China plans rapid expansion of ‘weather modification’ efforts

China plans rapid expansion of ‘weather modification’ efforts

Ambition to cover area more than one and a half times size of India likely to concern country’s neighbours

China is planning a rapid expansion of its weather modification programme to cover an area more than one and a half times the size of India, in a move likely to raise concerns among the country’s neighbours.

The decision, announced by the cabinet on Wednesday night, would increase fivefold the world’s biggest cloud-seeding operation, which already employs an estimated 35,000 people.

For six decades, the communist nation has deployed military aircraft and anti-aircraft guns to lace clouds with silver iodide or liquid nitrogen to thicken water droplets to the point where they fall as snow or rain. The technology has mostly been used at a local level to alleviate droughts or clear skies ahead of major events, such as the 2008 Olympics or last October’s 70th anniversary of the People’s Republic of China.

But the proposed enlargement is on a scale that could affect regional weather patterns. The cabinet said it wanted to extend the artificial rain and snow programme to cover at least 2.1m sq miles (5.5m sq km) of land by 2025. The long-term plan envisages that by 2035, the country’s weather modification capabilities would reach an “advanced” level and focus on revitalising rural regions, restoring ecosystems and minimising losses from natural disasters.

It follows a rapid buildup of capacity in recent years. A 2017 plan earmarked $168m (1.15bn yuan) for four new planes, eight upgraded craft, 897 rocket launchers and 1,856 digital control devices to cover 370,000 miles (960,000 sq km), about 10% of China’s territory.

Part of that is a new weather modification system in the Qinghai-Tibet plateau, Asia’s biggest freshwater reserve. Chinese scientists are working on the ambitious Tianhe (“sky river”) plan to divert water vapour northwards from the Yangtze River basin to the Yellow River basin, where it would become rainfall.

They say they have found potential channels near the boundary of the troposphere that could carry 5bn cubic metres of water annually. The China Aerospace Science and Technology Corporation has reportedly constructed hundreds of chambers in the mountain region – known as Asia’s water tower – to feed silver iodide into the atmosphere in large volumes.

This attempt to hydro-engineer the sky could ease shortages in the dry north of China but may exacerbate problems in south-east Asia and India if it affected the flow of the Mekong, Salween or Brahmaputra rivers – all of which have their sources on the Qinghai-Tibet plateau.

Even before the latest announcement, Indian websites have speculated that China is weaponising the weather and may already be disrupting rainfall patterns. There is little credible evidence, but China would not be alone in trying to alter the weather for strategic purposes.

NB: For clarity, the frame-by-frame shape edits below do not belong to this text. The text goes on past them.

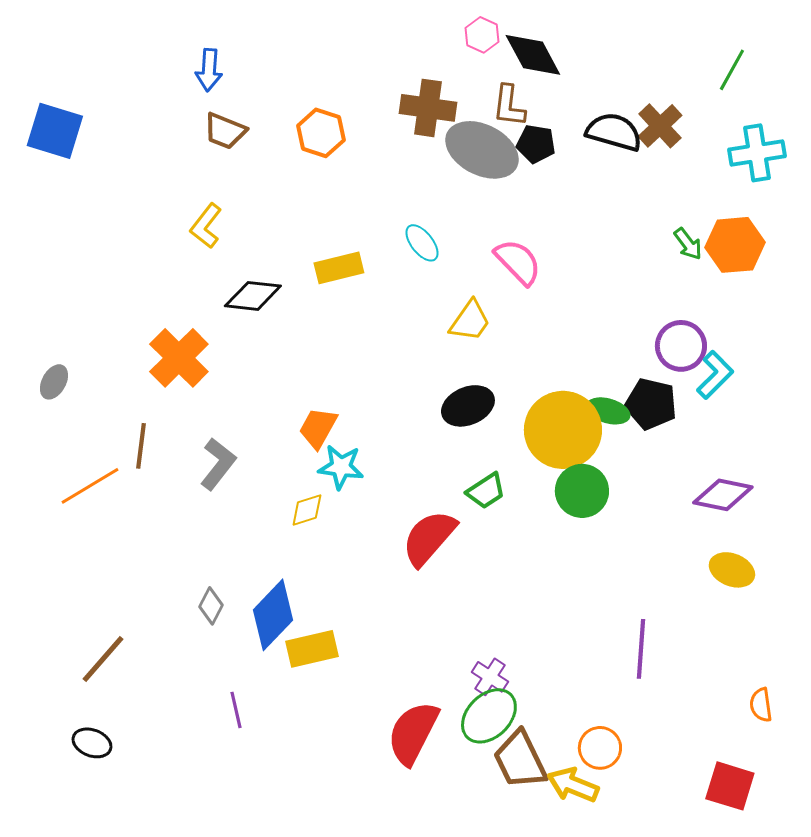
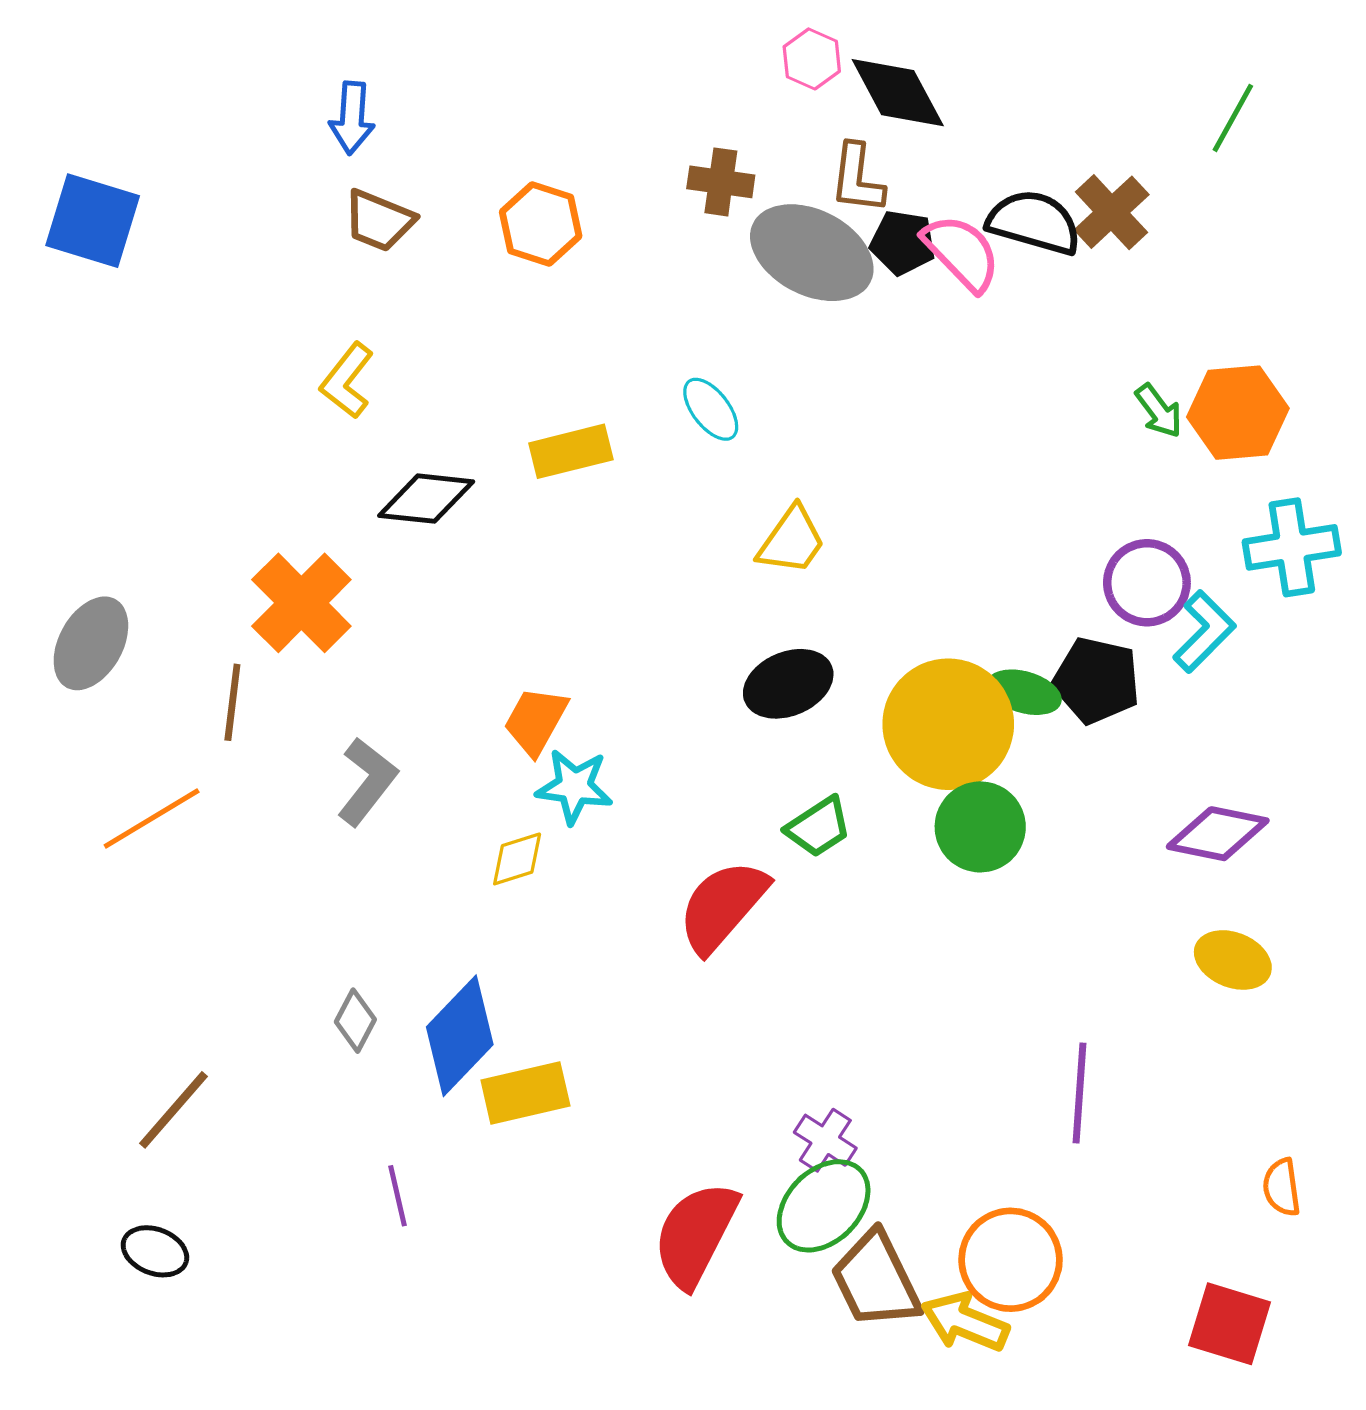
brown cross: (428, 108) -> (721, 182), size x0.7
cyan cross: (757, 153) -> (1292, 547), moved
pink semicircle: (518, 262) -> (962, 253), moved
gray ellipse: (54, 382) -> (91, 643), size x1.6
brown line: (141, 446) -> (232, 702), moved
orange circle: (600, 748) -> (1011, 1260), size x1.4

The US journalist Seymour Hersh revealed in 1972 that the US attempted to manipulate seasonal rains during the Vietnam war. Operation Popeye, as it was known, aimed to flood the communist supply route along the Ho Chi Minh trail. The US company General Electric conducted the first cloud-seeding experiments in 1946. The technology was later adopted and upgraded by the Soviet Union and then applied with fervour by China during the Great Leap Forward, when Mao Zedong said “manmade rain is very important. I hope the meteorological experts do their utmost to make it work.”

But its use has been peaceful and domestic. In the north, it is coordinated by the Beijing weather modification office, which claims it has increased precipitation in the capital by more than 10%. In 2009 it was credited for a snowfall that helped to relieve a protracted drought. Ahead of the Olympics in 2008, more than 1,000 silver iodide shells were fired into the sky over eight hours to keep rain from disrupting the opening ceremony. The technology was also reportedly deployed to clear smog in time for the 2014 Asia-Pacific Economic Cooperation (Apec) meeting. Locals still jokingly refer to the colour of clear skies as “Apec blue”.

But there are concerns about the lengths to which the Communist government is willing to go to in tampering with the elements. In the 1970s, Chinese generals proposed using nuclear weapons to blast a channel through the Himalayas so that warm humid air from the Indian subcontinent could be diverted to green the deserts of central and northern China. The country is also in the midst of the world’s biggest water diversion scheme, which aims to achieve a similar goal. However, many scientists, even within China, are doubtful about the effectiveness of cloud seeding, particularly on a large scale.

In China, weather modification is institutionalised and widely deployed, and current narratives around the legitimacy to intervene in the local climate may provide a rationale for interventions such as solar radiation management.

Recent science papers say the artificial rain programme takes these ideas to a new technological and political level. Shiuh-Shen Chien and colleagues from National Taiwan University said China’s cloud water governance presents a new human-weather ideology of “taming the weather”. Bettina Bluemling from the University of Queensland and others argue that this scale of intervention could set a precedent for Beijing to take the first steps in climatic geoengineering.